Rate This Document
Findability
Accuracy
Completeness
Readability

Open-Source RocksDB-like Database Reference Architecture

Scenarios

RocksDB is a key-value (KV) data storage engine designed based on the log-structured merge-tree (LSM-Tree). It features high write throughput, strong read performance, and high compression ratio. It is applicable to write-intensive, high-concurrency, and local persistence scenarios. The LSM-Tree storage engine model enables a large number of sequential writes to drives, which is friendly to hard disk drives (HDDs).

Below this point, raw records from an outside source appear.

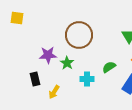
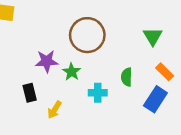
green semicircle: (109, 67) -> (127, 77), turned -56

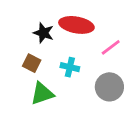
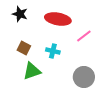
black star: (43, 33) -> (20, 14), moved
gray circle: (109, 87) -> (84, 77), moved

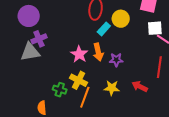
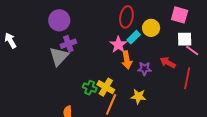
gray triangle: (30, 52) -> (59, 56), turned -40
pink star: (79, 54) -> (118, 45), moved
red arrow: (140, 86) -> (168, 63), moved
green cross: (60, 90) -> (90, 88), moved

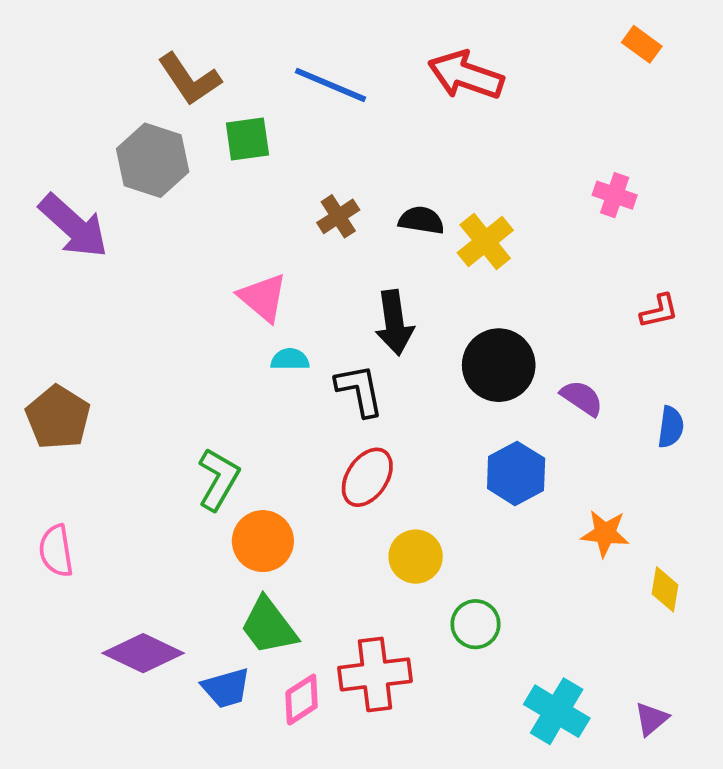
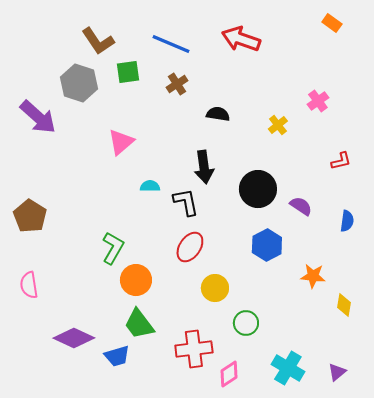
pink cross: (615, 195) -> (318, 101), turned 35
brown cross: (338, 216) -> (177, 84), moved
yellow cross: (485, 241) -> (278, 125), moved, size x0.7
pink triangle: (263, 298) -> (121, 142), moved, turned 40
pink diamond: (302, 700) -> (229, 374), moved

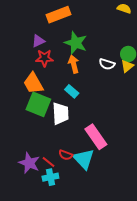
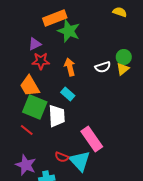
green star: (76, 43) -> (69, 31), moved
white semicircle: (107, 64) -> (103, 67), turned -35
red line: (48, 162) -> (27, 130), moved

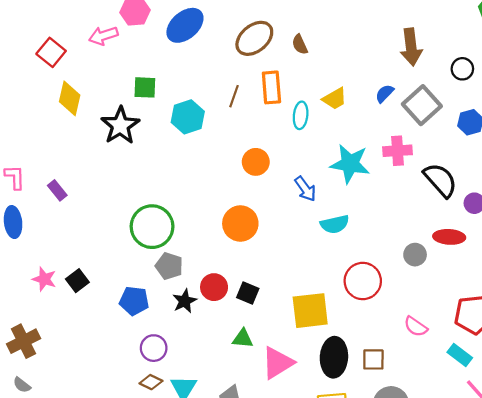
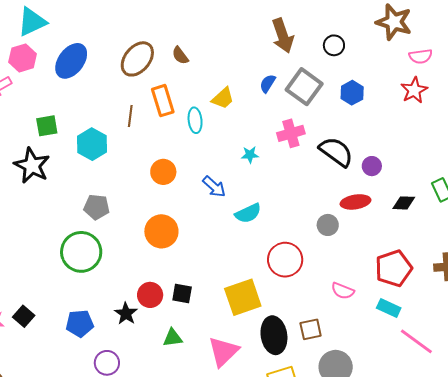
cyan star: (350, 164) -> (250, 155), size x0.5
gray pentagon: (169, 266) -> (97, 207), moved
green triangle: (243, 339) -> (173, 338), moved

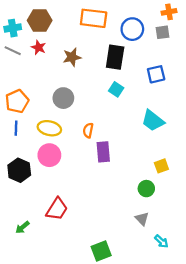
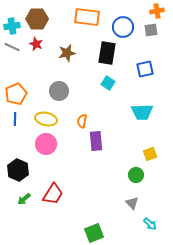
cyan trapezoid: (153, 121) -> (142, 112), turned -40
black hexagon: (19, 170) -> (18, 170), moved
green arrow: (22, 227) -> (24, 199), moved

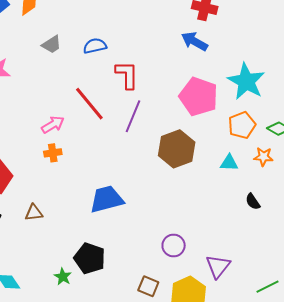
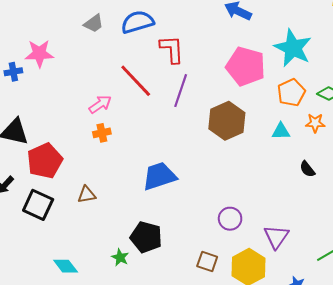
blue semicircle: (95, 46) -> (137, 22), size x1.4

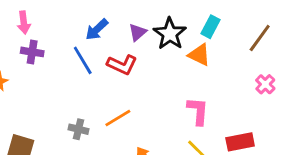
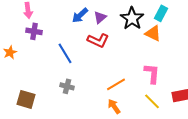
purple triangle: (137, 32) -> (100, 17), moved
blue line: (83, 60) -> (65, 53), moved
orange line: (118, 118) -> (116, 84), moved

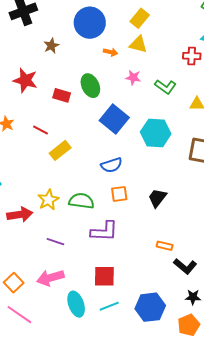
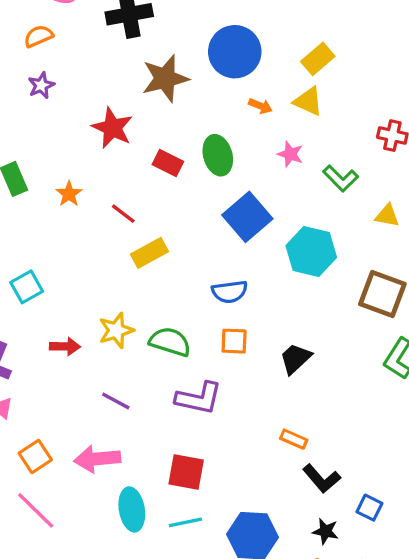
brown star: (51, 46) -> (165, 78), size x1.8
red arrow: (20, 215) -> (65, 346), size x0.7

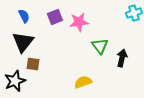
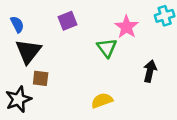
blue semicircle: (24, 16) -> (17, 24), moved
pink star: (79, 22) -> (127, 27), moved, turned -30
green triangle: (100, 46) -> (107, 48), moved

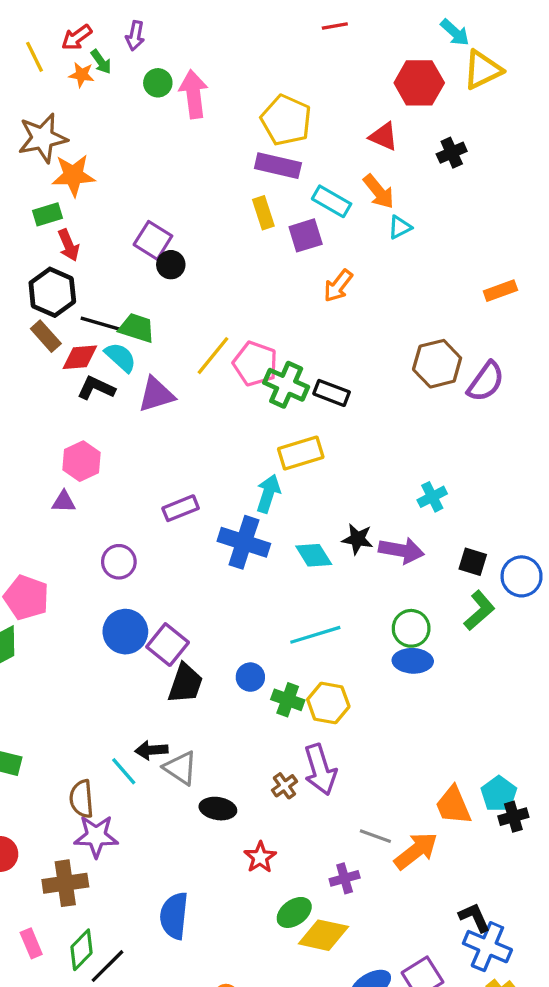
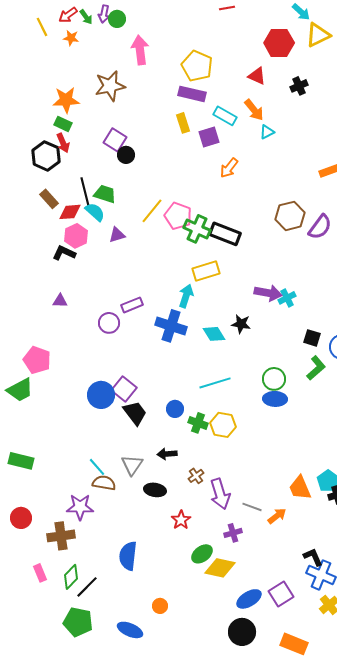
green arrow: (101, 62) -> (86, 17), moved
green circle: (158, 83) -> (117, 19), moved
brown star: (43, 138) -> (110, 86), moved
green rectangle: (47, 214) -> (63, 124), moved, turned 42
black hexagon: (52, 292) -> (46, 156), moved
black line: (104, 325) -> (85, 192), turned 60
black L-shape: (96, 388) -> (64, 253), moved
black rectangle: (332, 393) -> (225, 234), size x1.4
purple triangle: (156, 395) -> (117, 235), size x0.7
pink hexagon: (82, 461) -> (76, 236), moved
purple arrow: (401, 550) -> (268, 293), moved
purple circle: (119, 562) -> (109, 323), moved
blue circle: (125, 632) -> (101, 395), moved
black trapezoid: (185, 684) -> (135, 413), turned -56
black arrow: (151, 750) -> (167, 454), moved
gray triangle: (181, 768) -> (132, 465), turned 30
purple arrow: (320, 770) -> (220, 494), moved
brown semicircle: (82, 799) -> (104, 483), moved, turned 105
orange arrow: (416, 851) -> (277, 516), size x0.7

Architectures and Principles

Figure 1 RocksDB architecture
Table 1 Module information

Module Name

Description

Write-ahead log (WAL)

It records data before the data is written to memtables. This ensures that the successfully written data is not lost in the event of a breakdown.

Manifest Log

It stores database metadata, including the Sorted String Table (SSTable) files, the level (L0 to Ln) and key range of each file, the newly generated files, and the files to be deleted. It also supports multi-version and multi-column family management.

Memtable

It is a SkipList in the memory. All data is sequentially written to a memtable first, which is fast. When a memtable is full, it becomes an immutable memtable and will be flushed to drives in the background.

Immutable Memtable

When the data written to a memtable reaches a certain threshold, the memtable is converted into an immutable memtable and waits to be flushed to the L0 persistent layer.

SSTable

SSTables are sorted and immutable KV files on drives. They are sorted by key and support binary search. They feature a multi-layer structure, including L0, L1, L2, and so on.

Compaction

It combines multi-layer, duplicate, expired, and deleted data and deletes old versions to keep data in order and reduce read amplification.

Block Cache

It is the read cache in the memory, which caches data blocks in SSTable files on drives to reduce drive I/O, improve read performance, and reduce latency.